As mentioned above, the complexity of this operation is O(n).

Knowing that our resulting string is the concatenation of the two initial ones, how can we use it? Really, let’s create an object that represents the string interface and contains information about its components — original strings:

Ropes - 3

Such method of string concatenation works in О(1) — we should only create a wrapper object for original strings. Since this object is also a string, we can combine it with other strings for getting necessary concatenations:

Ropes - 4

It’s already clear that our structure is a binary search tree, the leaves of which contain elementary components of our string — character groups. What also becomes obvious is the way of listing string characters — it’s a tree traverse to the depth with characters listed sequentially in the leaves of the tree.

Indexing

Now, let’s implement the operation of obtaining a string character by its index. To do this, we will introduce an additional feature for tree nodes — weight. If a tree node stores a part of characters (node — leaf), its weight is equal to the number of these characters. Otherwise, a node weight is equal to the weight of its children. In other words, a node weight is the length of the string it represents.

We need to get the ith character of a string represented by Node node. Two cases may arise in this case:

  • Node is a leaf. In this case, it contains the data itself, and it’s enough to return the i-th character of the “internal” string.
  • Node is composite. Then it is necessary to find out what child of the node we should continue our search in. If the weight of the left child is greater than i — the desired character is the i-th character of the left substring. Otherwise, it is the (i-w)-th character of the right substring, where w is the weight of the left subtree.

After these calculations, the recursive variant of the algorithm (as well as iterative) becomes obvious.
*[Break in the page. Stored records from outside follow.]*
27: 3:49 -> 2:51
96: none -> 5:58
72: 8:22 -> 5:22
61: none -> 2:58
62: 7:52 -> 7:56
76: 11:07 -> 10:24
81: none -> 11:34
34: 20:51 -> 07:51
So, we can concatenate strings in О(1) and index characters in them in О(h) — the height of the tree. But to be completely happy, we should learn how to quickly perform the operations of splitting into two strings, deleting and inserting a substring.

Split

So, we have a string, and we urgently need to break it into two substrings in some of its k position (numbers on the chart are sizes of corresponding trees):

Ropes - 5

The place of the “split” in a string is always in one of the tree leaves. Let’s split this leaf into two new ones that will contain substrings of the initial leaf. For this operation, we aren’t going to copy the leaf contents into new ones. We’ll simply introduce such leaf features as offset and length, and also save pointers to the character array of the initial one in new leaves, changing only the offset and length:

Ropes - 6

Then, we are going to split all nodes on the path from the leaf to the root, creating instead pairs of nodes that will belong to the left and right substring (that is being created) respectively. Besides, we do not change the current node but create two new ones instead of it. This means that the operation of splitting a string creates new substrings without affecting the initial one. After splitting the original string, we get two new strings, as shown below.

Ropes - 7

It is easy to notice that the internal structure of such strings is not optimal — some are obviously superfluous. However, it’s quite simple to fix this omission. It’s enough to loop through the substrings starting from the place of the split to the root, changing each node that has just one child with this very child. After this, all the unnecessary nodes will be gone, and we’ll obtain the required substrings in their final form:

Ropes - 10

The time complexity of the operation of splitting strings is obviously О(h).

Delete and Insert

Thanks to the already implemented operations of splitting and concatenating, we can easily perform insertion and deletion. To delete a substring, it’s enough to split the original string in place of the beginning and the end of the part to be removed, and concatenate the tails. For insertion, we split the original string into two substrings, and concatenate them in the correct order with the one to be inserted. Both operations are of О(h) asymptotics.

Optimization

Balancing

Hearing the word “tree”, a careful reader remembers two other ones: “logarithm” and “balancing”. To achieve the desired logarithmic asymptotics, we’ll have to balance our tree. Taking into account the current way of concatenating strings, the internal structure of the tree will look more like “stairs”, something like shown below:

Ropes - 9

To avoid this, we’ll check the balance of the result at every string concatenation, and rebuild the entire tree when necessary, balancing it. A good balance condition is when the string length not less than the (h+2)-th Fibonacci number. The rationale for this condition, as well as some additional modifications of the concatenation operation, have been provided by Hans-j. Boehm, Russ Atkinson and Michael Plass in their work «Ropes: an Alternative to Strings».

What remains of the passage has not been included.